Getting Started with Geospatial Analysis
Using geographic data and geospatial images to study climate changes, natural disasters or human activity.
Hands-on Tutorials on SageMaker Studio Lab
Geographic data includes geospatial data captured using satellite imagery and geographic positioning systems (GPS) and other geographic data generally described explicitly in terms of geographic coordinates. Geospatial analysis includes collecting, reporting, plotting, and analyzing this data using statistical methods, and machine learning. Geospatial analysis is used for understanding the impact of climate changes, natural disasters, or human activity, usually on a specific location.
Challenges Working With Geospatial Data
There are some challenges when working with geospatial data.
First, geospatial data can be huge, making it difficult and sometimes impossible to work without high capacity compute. A workaround to address size complexity is to narrow down your focus or study area and the time period. It is relatively easy to retrieve and analyze a small subset.
Next is the complexity around the different formats. Geospatial data is captured in multiple formats using compression algorithms that make data transmission and storage efficient. In addition, when you are working with geographic data you will often find yourself working with multiple sources. These sources may capture data with different projections (more on that later). This involves preprocessing and re-projecting before you can use it for analysis.
Finally, as the satellites move around the earth, data is captured in batches over a period of time. You may not have sufficient data or sufficient quality data for the specific time and location you are trying to study. In such cases, you may need to adjust your time window or rely on data processing to clean and augment this data.
Prerequisites
This post covers the basics of getting started with Geospatial Data Analysis on SageMaker Studio Labs. We explore available Geographic Datasets and then explore a Geospatial Dataset available at AWS open data registry. We explore California Lakes and Counties using geographic datasets and then focus on Lake Shasta in California using Sentinel-2 geospatial data and calculate spectral indices.

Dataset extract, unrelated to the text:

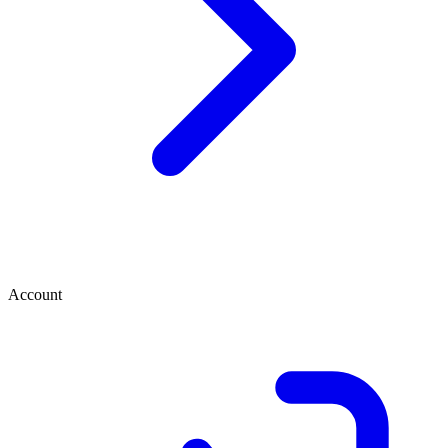
Account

If you want to follow along, you will need the following prerequisites, all of which are free:
- A SageMaker Studio Lab account
- A Free Tier AWS account
- A Free Trial Sentinel Hub account
Amazon SageMaker Studio Lab offers CPU and GPU environments so you can complete all steps described here using the free environment.
Setting Up Your Environment
Amazon SageMaker Studio Lab is a free online web application for learning and experimenting with data science and machine learning using Jupyter notebooks. With Amazon SageMaker Studio Lab you can save and resume your work, access the command line and clone git repositories.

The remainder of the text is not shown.